PadSplit, a shared housing marketplace in the country specifically designed for the workforce, announced tripling year-over-year growth in available units, according to a press release.
Founded in 2017, PadSplit is a Public Benefit Corporation with a “mission of opening doors to new opportunities, one room at a time.” Designed specifically for the workforce, its residents have a medium income of $22,000 per year and mostly include teachers, daycare workers, security guards, restaurant workers and grocery staff.
The company says its platform, and the co-living model overall, can increase the housing supply while decreasing access barriers for individuals seeking quality housing at affordable rates.
It accomplishes this tall task by offering co-living arrangements without long-term commitments, credit scores or security deposits. While the platform allows workers to find affordable housing, PadSplit says the model also doubles net operating income for property owners.

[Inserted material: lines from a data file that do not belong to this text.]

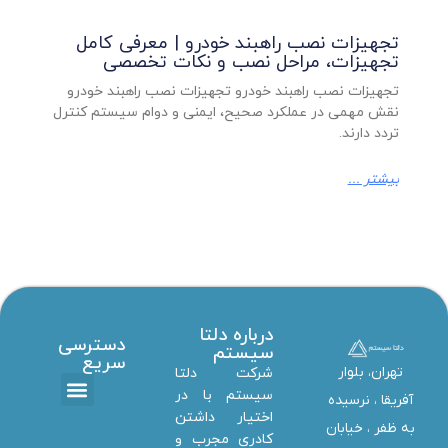
تجهیزات نصب راهبند خودرو | معرفی کامل
تجهیزات، مراحل نصب و نکات تخصصی
تجهیزات نصب راهبند خودرو تجهیزات نصب راهبند خودرو
نقش مهمی در عملکرد صحیح، ایمنی و دوام سیستم کنترل
تردد دارند.
بیشتر ...
درباره دلتا
دسترسی
سیستم
سریع
تهران، بلوار
شرکت دلتا
سیستم با در
آفریقا ، نرسیده
اختیار داشتن
تماس با ما
دانلود ها
استخدام همکار
خدمات دلتا سیستم
به ظفر ،‌ خیابان
کادری مجرب و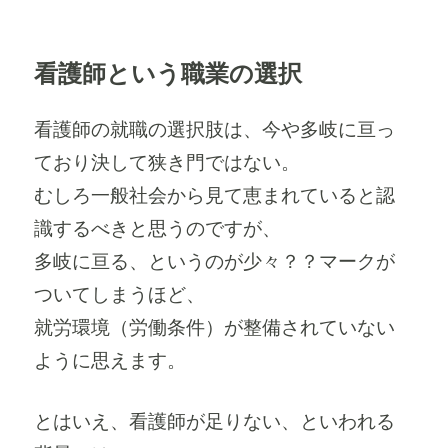
者
日:
ゴ
性
リ
の
ー
人
看護師という職業の選択
生
観
考
看護師の就職の選択肢は、今や多岐に亘っ
～
2016
ており決して狭き門ではない。
年
むしろ一般社会から見て恵まれていると認
の
出
識するべきと思うのですが、
生
多岐に亘る、というのが少々？？マークが
率
低
ついてしまうほど、
下
就労環境（労働条件）が整備されていない
（100
万
ように思えます。
人
を
下
とはいえ、看護師が足りない、といわれる
回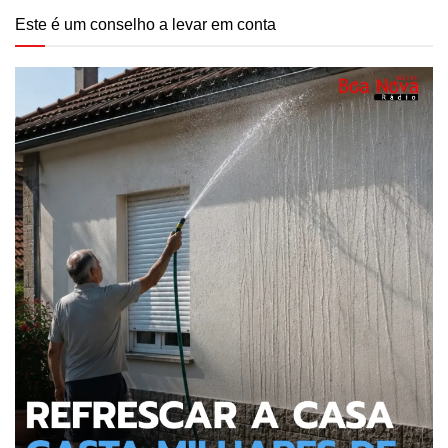
Este é um conselho a levar em conta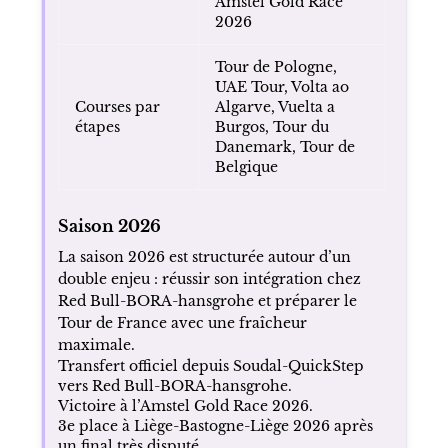
Amstel Gold Race
2026
Tour de Pologne,
UAE Tour, Volta ao
Courses par
Algarve, Vuelta a
étapes
Burgos, Tour du
Danemark, Tour de
Belgique
Saison 2026
La saison 2026 est structurée autour d’un
double enjeu : réussir son intégration chez
Red Bull-BORA-hansgrohe et préparer le
Tour de France avec une fraîcheur
maximale.
Transfert officiel depuis Soudal-QuickStep
vers Red Bull-BORA-hansgrohe.
Victoire à l’Amstel Gold Race 2026.
3e place à Liège-Bastogne-Liège 2026 après
un final très disputé.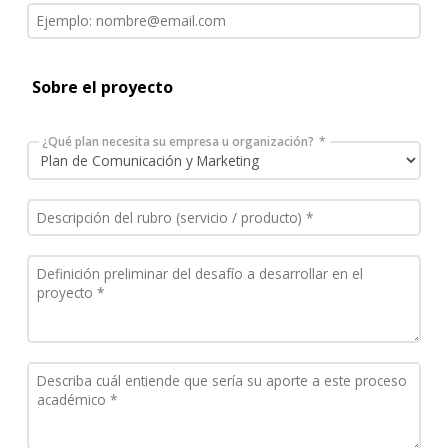
Sobre el proyecto
¿Qué plan necesita su empresa u organización?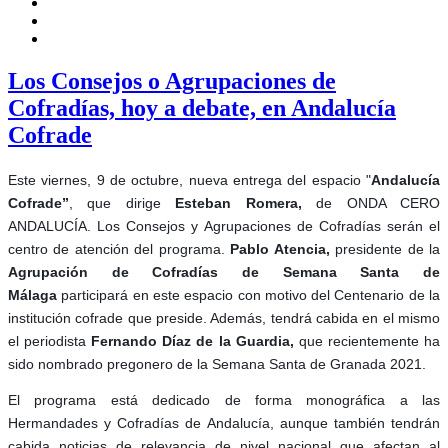
Los Consejos o Agrupaciones de
Cofradías, hoy a debate, en Andalucía
Cofrade
Este viernes, 9 de octubre, nueva entrega del espacio "
Andalucía
Cofrade”
, que dirige
Esteban Romera,
de ONDA CERO
ANDALUCÍA. Los Consejos y Agrupaciones de Cofradías serán el
centro de atención del programa.
Pablo Atencia,
presidente de la
Agrupación de Cofradías de Semana Santa de
Málaga
participará en este espacio con motivo del Centenario de la
institución cofrade que preside. Además, tendrá cabida en el mismo
el periodista
Fernando Díaz de la Guardia,
que
recientemente ha
sido nombrado pregonero de la Semana Santa de Granada 2021.
El programa está dedicado de forma monográfica a las
Hermandades y Cofradías de Andalucía, aunque también tendrán
cabida noticias de relevancia de nivel nacional que afectan al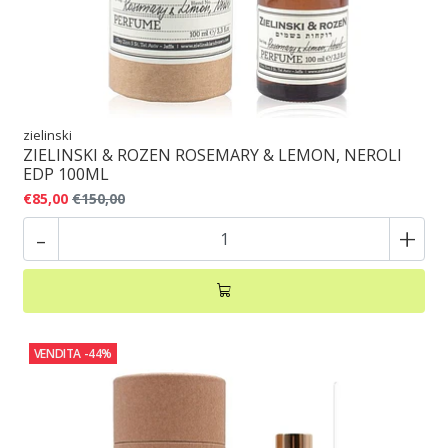
zielinski
ZIELINSKI & ROZEN ROSEMARY & LEMON, NEROLI
EDP 100ML
€85,00
€150,00
-
+
VENDITA
-44%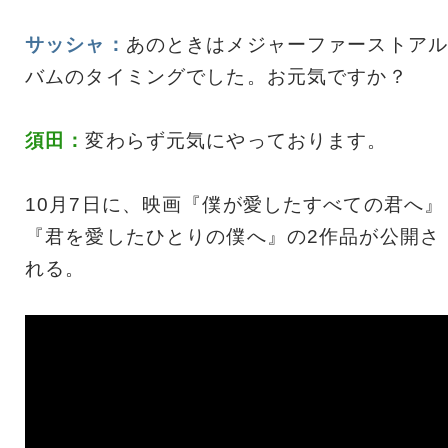
サッシャ：
あのときはメジャーファーストアル
バムのタイミングでした。お元気ですか？
須田：
変わらず元気にやっております。
10月7日に、映画『僕が愛したすべての君へ』
『君を愛したひとりの僕へ』の2作品が公開さ
れる。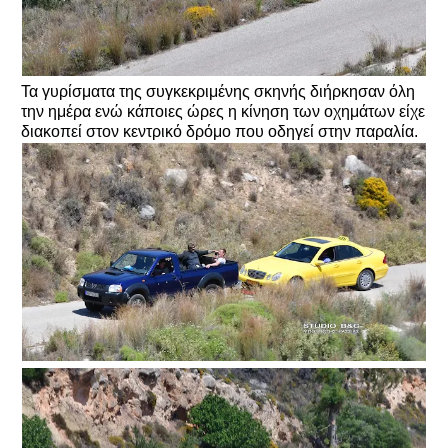
Τα γυρίσματα της συγκεκριμένης σκηνής διήρκησαν όλη
την ημέρα ενώ κάποιες ώρες η κίνηση των οχημάτων είχε
διακοπεί στον κεντρικό δρόμο που οδηγεί στην παραλία.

The platform proved its use in 2021, according to the release, enabling:
- Over 6,000 users to obtain housing through rooms, at 40% to 50% the average cost of a one-bedroom apartment in respective markets.
- 88% of residents to improve their credit scores, more than 700 establishing a credit score for the first time.
- Residents to save $420 more per month on average as a result of savings on rent, utilities and transportation.
The company also says it has enabled hundreds of residents to receive rapid, interest-free loans through a partnership with automated credit building company Esusu (when federal assistance could not be accessed).
“In the last year, the country’s housing crisis has become more unsustainable, especially for community workers,” PadSplit founder and CEO Atticus LeBlanc stated in the release.
“We need more creative solutions to address the dearth of housing supply and the growing barriers to access caused by zoning, NIMBYism, and decades of systemic racism that have plagued housing policies virtually everywhere in the country. At PadSplit, we have a strong bias towards action and are proud to be a part of the solution to create more housing for the people who need it most,” LeBlanc said.
The platform also has a number of attributes which makes it beneficial for the workforce. Aside from the obvious (a cheaper place to live), the platform’s backend tech also enables each resident to customize their payment schedule so it can align with the timing of their work pay periods.
In addition PadSplits are focused near job centers and public transportation, and because the platform doesn’t require long-term commitments or deposits, it allows workers to easily relocate for new jobs.
While the platform tripled its available units in 2021, the company also has experienced substantial growth during that time – since the start of 2021, it more than doubled its employee base from 50 to 120, completed a $20.5 million Series B and has been named PropTech Breakthrough’s Affordable Housing Solution of the Year.
Based in Atlanta, the company has also used that impressive growth to expand its shared housing platform into seven new markets. These include Houston, Richmond, Tampa, New Orleans, Indianapolis, Dallas and Jacksonville.
In other recent fintech news, Unreserved raised a $33.85 million seed round to expand its auction platform into real estate. Location analytics company Placer.ai also raised $100 million and earned unicorn status with a $1 billion valuation.